Federal hükümet ayrıca yerel ve eyalet polis departmanlarını uyuşturucuyla daha etkin mücadele etme çabalarını yönlendirmede desteklemiştir. Pentagon'un 1990'larda BabaGeorge Bush'un başkanlığı dönemindebaşlayan 1033 programı ,uyuşturucu ile mücadelenin bir parçası olarak polise ihtiyaç fazlası askeri teçhizat sağlamaktadır. ACLU'ya göre 2011 ve 2012 yıllarında SWAT baskınlarının yüzde 62'si uyuşturucu aramalarını içerdiğinden, SWAT operasyonları da son birkaç on yılda önemli ölçüde artmıştır.
Çeşitli gruplar polis yetkilerinin olası suiistimalleri ve aşırılıkları konusunda endişelerini dile getirmiştir. Örneğin ACLU, özel mülke el konulmasının Amerikalıların sivil özgürlükleri ve hakları için bir tehdit oluşturduğunu, çünkü polisin suç duyurusunda bulunmadan bile mülke el koyabileceğinisavunuyor. Bu tür el koymalar ayrıca polisin çabalarını uyuşturucu suçlarına odaklamasını teşvik edebilir, çünkü daha sonra polis departmanlarının bütçelerine geri dönecek olan gerçek fonlara el konulmasıyla sonuçlanabilirken, şiddet suçlarının araştırılması muhtemelen olmayacaktır. Özgürlükçü Cato Enstitüsü de yıllardır uyuşturucu kampanyasını eleştirerek, uyuşturucuyla mücadele çabalarının telefon dinlemeleri ve ABD postalarının aranması da dahil olmak üzere kolluk kuvvetlerinin gözetim yeteneklerini büyük ölçüde genişletmek için bir bahane haline geldiğine işaret etmektedir.
Polisin militarizasyonu, 2014 yılında Ferguson, Missouri'de Michael Brown'ın polis tarafından vurulması üzerine düzenlenen protestolarda bir engel haline geldi. Ağır silahlı polislerin çoğunlukla barışçıl göstericilere tank benzeri zırhlı araçlar, göz yaşartıcı gaz ve ses toplarıyla karşılık vermesinin ardından, kolluk kuvvetleri uzmanları ve gazeteciler bu taktikleri eleştirdi.

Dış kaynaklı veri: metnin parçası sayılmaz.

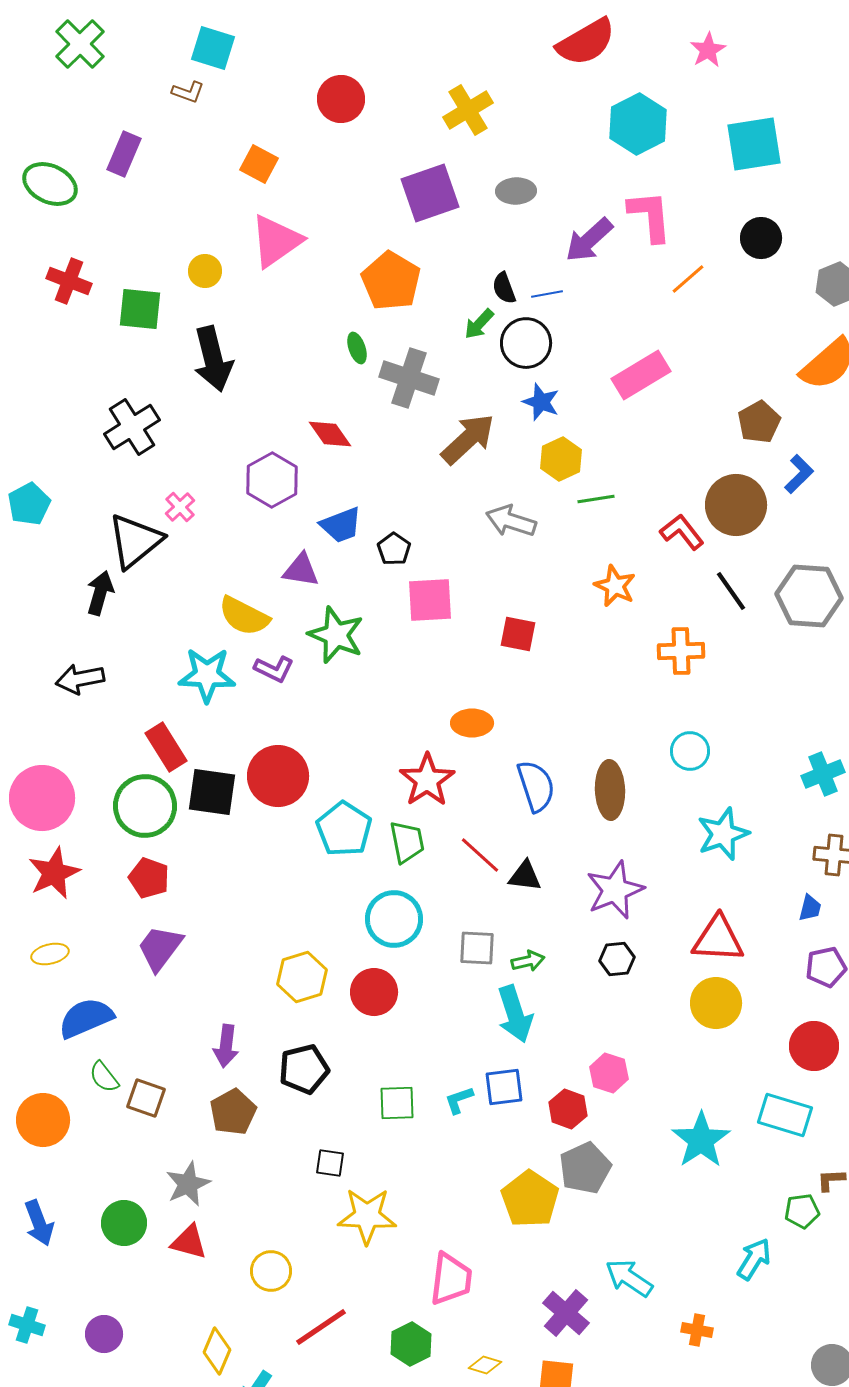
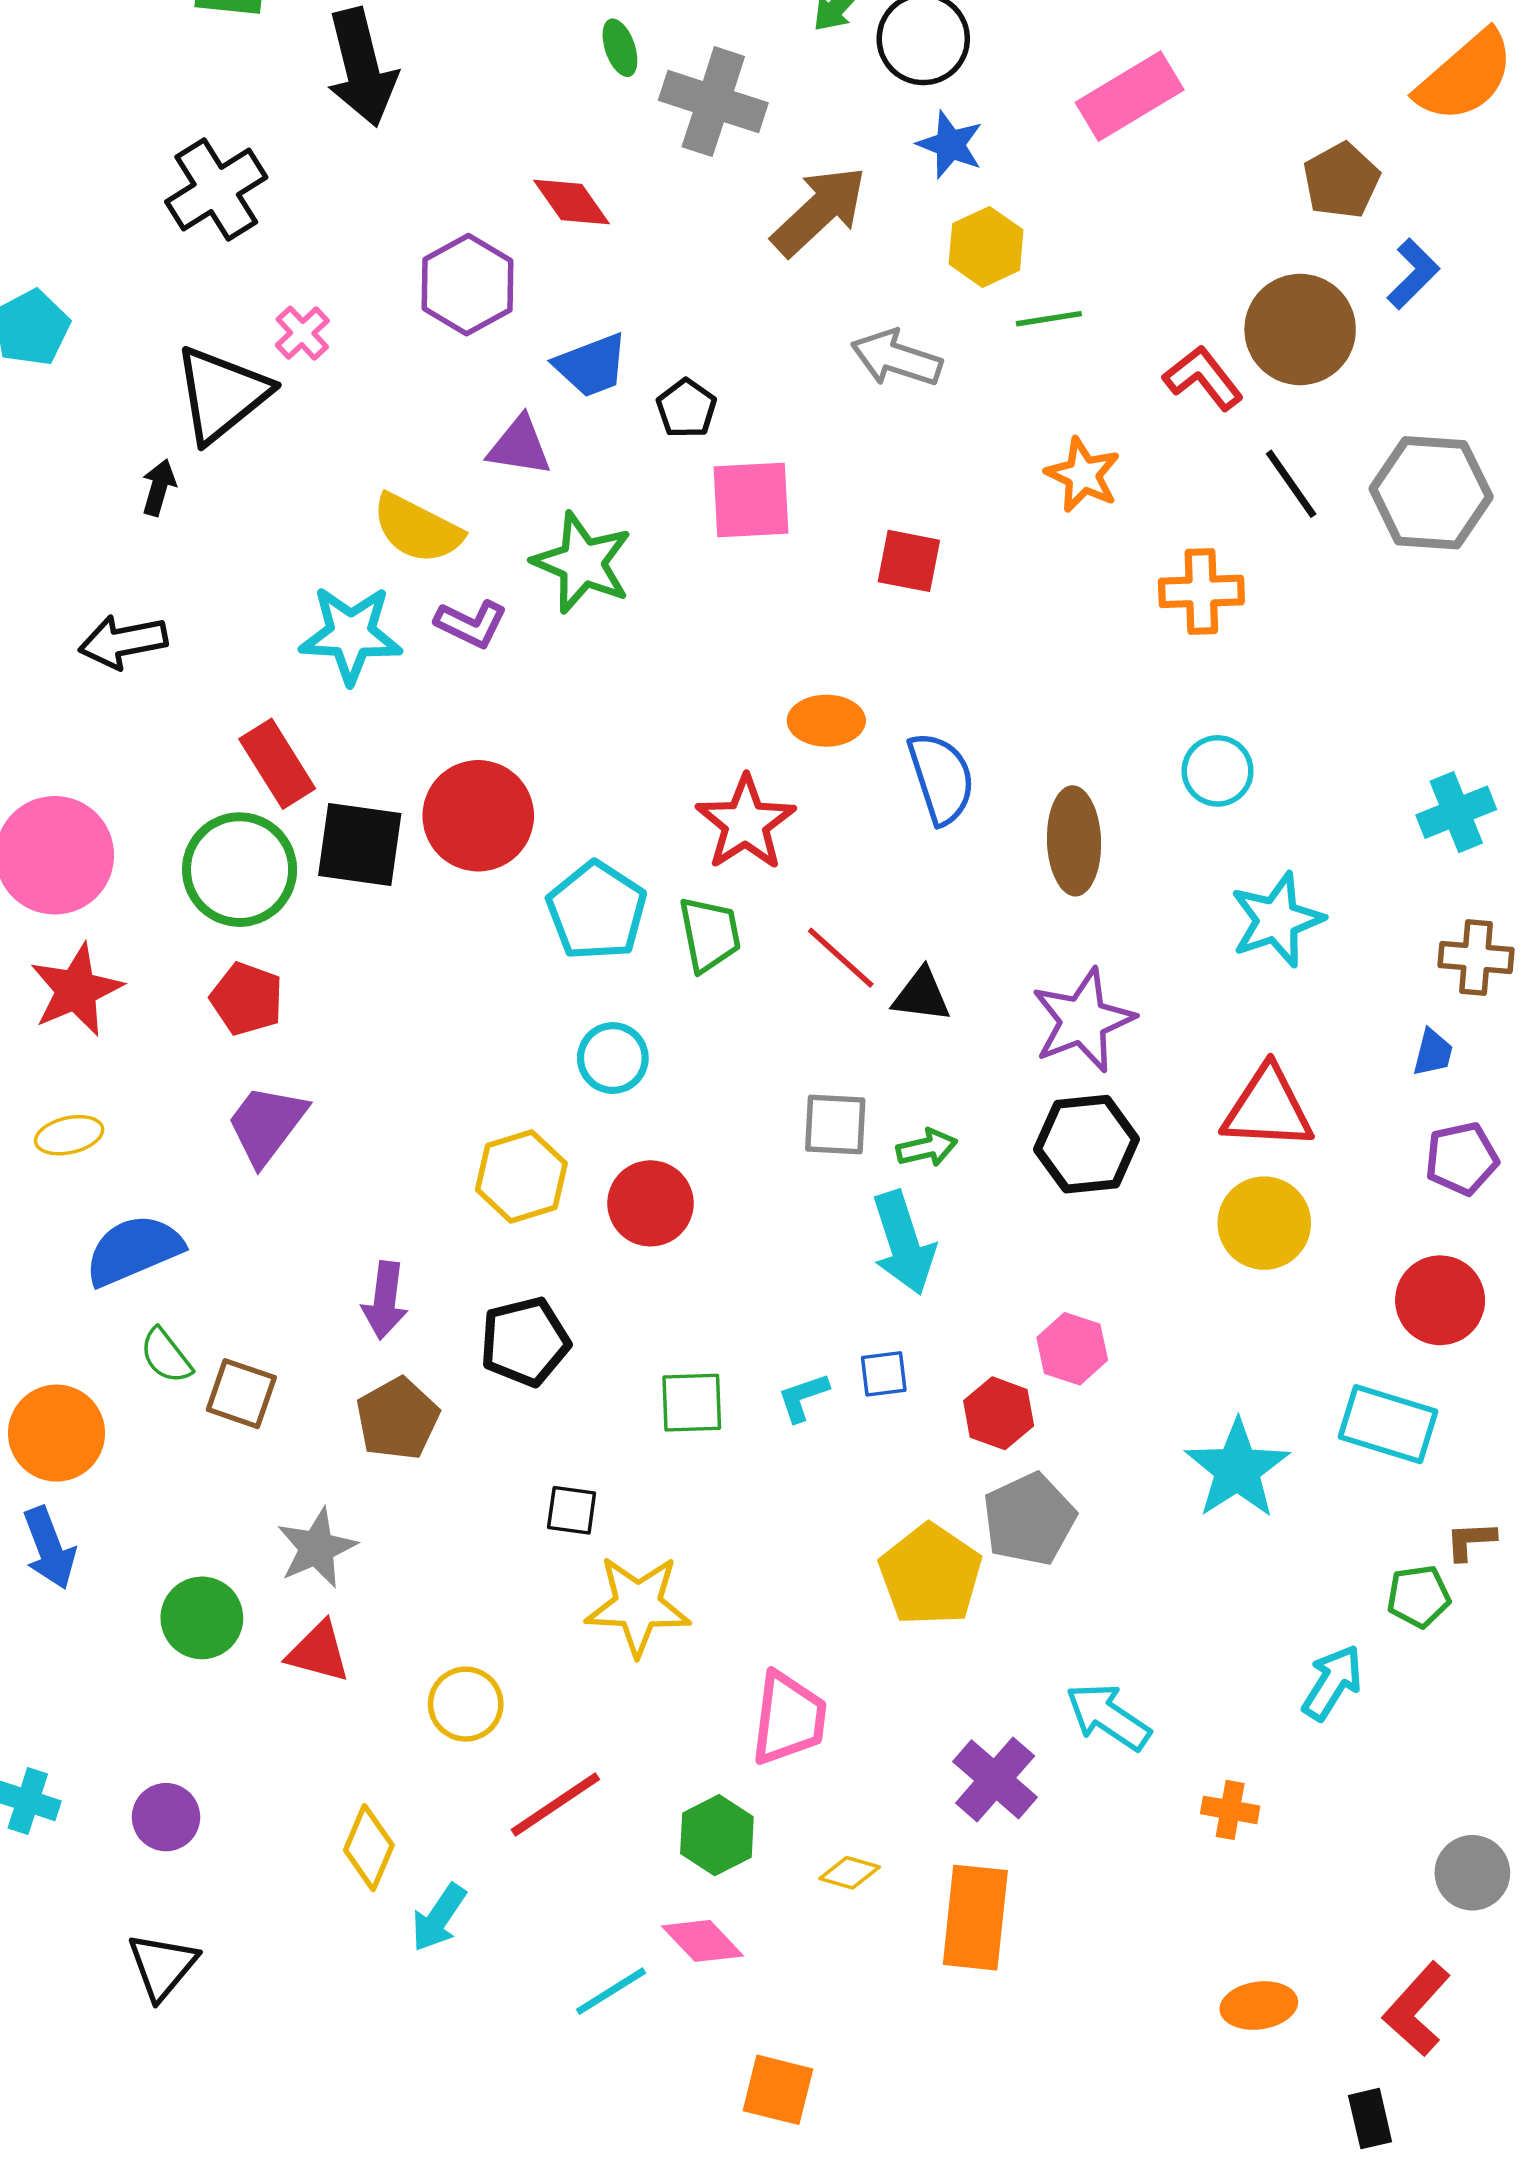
black arrow: (100, 593) -> (159, 487), size x0.7
blue semicircle: (536, 786) -> (941, 778), moved
cyan circle: (394, 919) -> (613, 1058), moved, size x0.7
black hexagon: (617, 959) -> (1087, 1144), size x1.6
blue square: (504, 1087) -> (884, 1374), size x0.7
blue arrow: (39, 1223) -> (49, 1548), moved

Uyuşturucuyla Savaş başladığından bu yana, genel eğilim polisin yetkilerini büyük ölçüde genişletmek ve uyuşturucu kullanımıyla mücadele aracı olarak ceza adaleti sistemini genişletmek olmuştur. Ancak Uyuşturucuyla Savaş uyuşturucu kullanımını ve kaçakçılığını durdurmaya çalıştıkça, pek çok kişinin acımasız olarak nitelendirdiği sert politikalar da sorgulanır hale geldi. Eleştirmenler, uyuşturucuyla savaşın hedeflerine ulaşmaması halinde, ceza adaleti sisteminin bu şekilde genişletilmesinin ABD'deki mali yüke ve özgürlük maliyetine değmeyeceğini söylüyor.